In 1993, Bernardo Bertolucci released a movie, “Little Buddha,” that explores the odyssey of a young American boy who is sought out by two Tibetan monks who believe he’s the reincarnation of a lama, a high Buddhist teacher. At the heart of this conflict is that the boy’s parents are played by non-Tibetan types, Bridget Fonda and Chris Isaak.
Neither Roger Ebert, who hated the movie, nor Janet Maslin, who liked it, had much of a clue what Bertolucci wanted to say with “Little Buddha.”
That lack of clarity is definitely not a problem with Sarah Ruhl’s new play, “The Oldest Boy,” which opened Monday at Lincoln Center’s Mitzi E. Newhouse Theater, and tells a very similar story. Actually, “The Oldest Boy” tells only half of Bertolucci’s movie, the much better half, and wisely drops its parallel historical story of Prince Siddhartha, who appears in the form of Keanu Reeves.
For those theatergoers who believe in virgin births, eternal progression, and reincarnation, Ruhl ups the likelihood of the little boy (played by a puppet and voiced by Ernest Aruba) being a reborn lama by making his father (James Yaegashi) a Tibetan refugee living in the United States and married to a white woman (Celia Keenan-Bolger). If this mother (Ruhl doesn’t give her characters proper names) is shocked to be visited one day by a Buddhist monk (Jon Norman Schneider) and lama (James Saito), Ruhl makes it clear that the two men are even more shocked that she’s white.

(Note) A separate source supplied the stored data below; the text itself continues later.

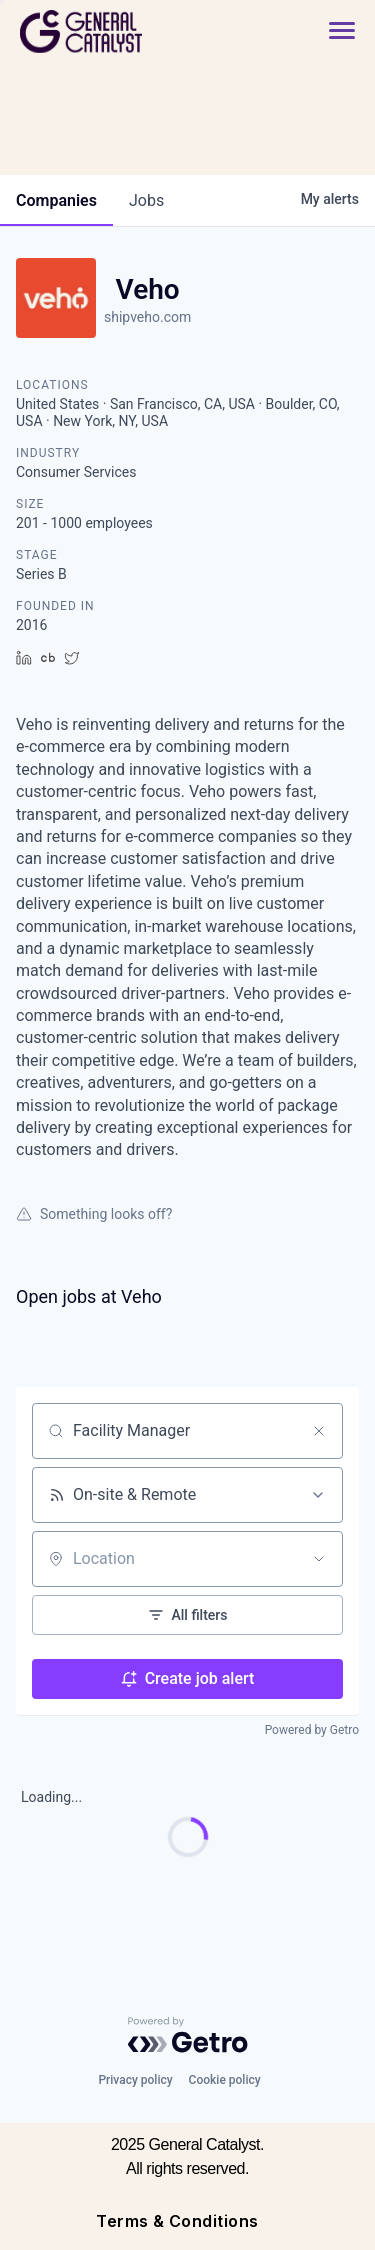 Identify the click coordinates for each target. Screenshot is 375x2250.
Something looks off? (94, 1214)
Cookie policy (225, 2080)
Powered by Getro (312, 1730)
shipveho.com (147, 317)
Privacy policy (135, 2080)
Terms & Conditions (177, 2221)
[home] (136, 31)
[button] (342, 31)
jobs (146, 200)
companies (56, 200)
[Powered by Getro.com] (188, 2035)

As in “Little Buddha,” the parents in “Oldest Boy” eventually consent to sending their son to Nepal to be tested to see if he’s the real thing, and later enthroned and educated. Of course, “The Oldest Boy” is really about the education of this sweetest mother, who back in the U.S. was an adjunct professor (“a very badly paid teacher”) and went through a rather ghastly experience during her final oral exam. Ruhl has a lot to say about the bonds of parents and children, of teachers and students, and how sometimes it’s necessary to break those bonds to learn. Sometimes, what with all this talk about education, “The Oldest Boy” feels more like a lecture than a drama, especially in the second act when the mother is less a participant than a narrator. Her memories of that awful oral exam are vivid and point to what might have been a more interesting play, about the horrors of academia in America. It’s odd that in act two Ruhl didn’t dramatize the traumatic oral exam, to use it as a parallel flashback to the scene in act one that dramatizes the mother and father’s fraught courtship.

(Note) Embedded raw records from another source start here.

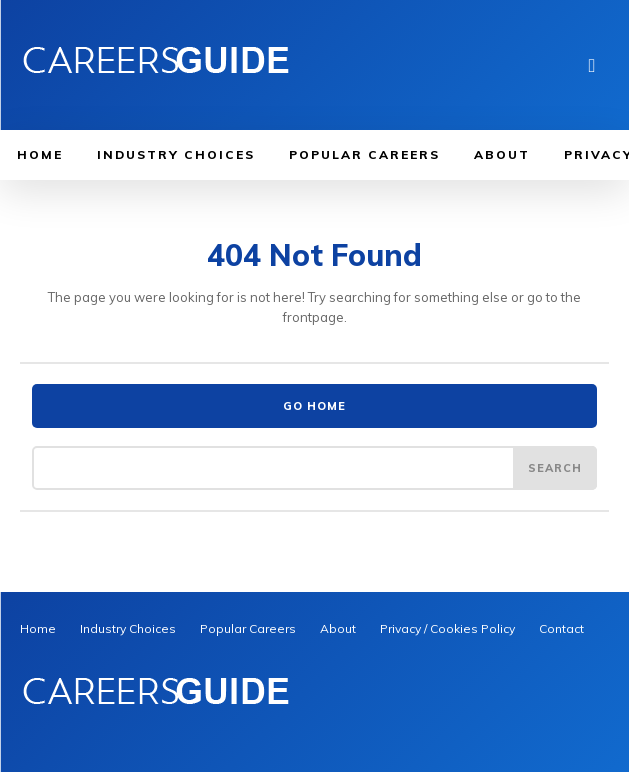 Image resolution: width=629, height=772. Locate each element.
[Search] (555, 468) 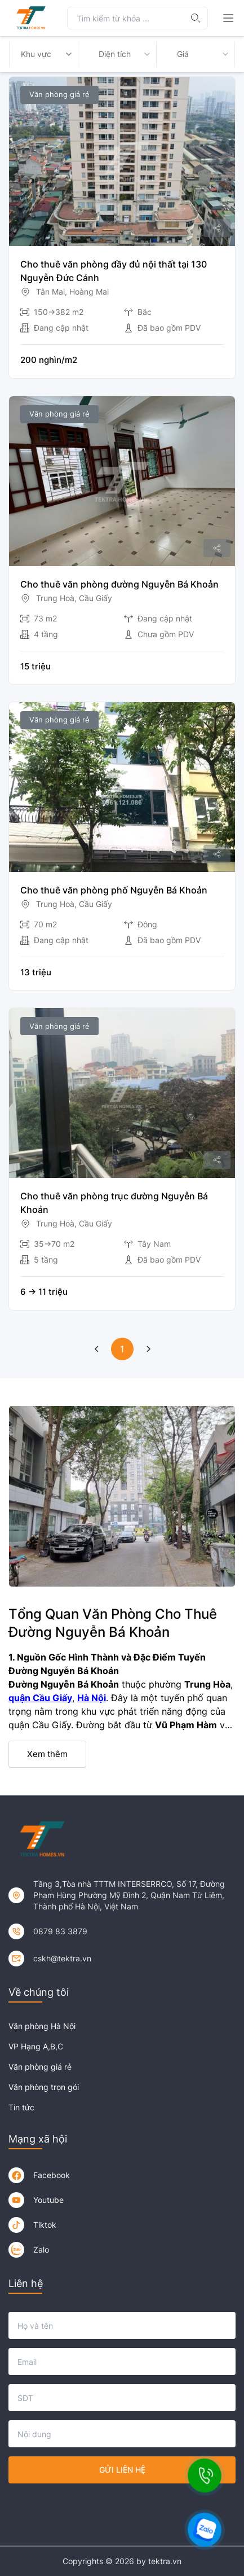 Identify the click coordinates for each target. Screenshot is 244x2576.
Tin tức (21, 2107)
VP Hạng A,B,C (35, 2046)
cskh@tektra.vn (62, 1958)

Ruhl’s grasp of the subject isn’t as secure in its audacity as in her plays “The Clean House” or “In the Next Room,” but she knows how to engage an audience, and is one of those few writers who makes us wish her plays were longer, not shorter.
“The Oldest Boy” recalls “Little Buddha” not only in its story line but Rebecca Taichman’s handsome staging, which includes a Cinemascope-size panorama upstage that expands to depict the mother’s dreams and fantasies. The work of Mimi Lien (sets), Anita Yavich (costumes) and Japhy Weideman (lighting) is stunning. Puppet design and direction is by Matt Acheson, who could well put all child actors out of work. For the next Broadway revival of “Annie,” Acheson is the go-to guy.
Keenan-Bolger is less successful playing the mother. She’s forever chirpy and upbeat, as if she hasn’t quite grown out of her adolescent stint in “Spelling Bee,” but then maybe that’s the point. In “The Oldest Boy,” she’s more student than mother.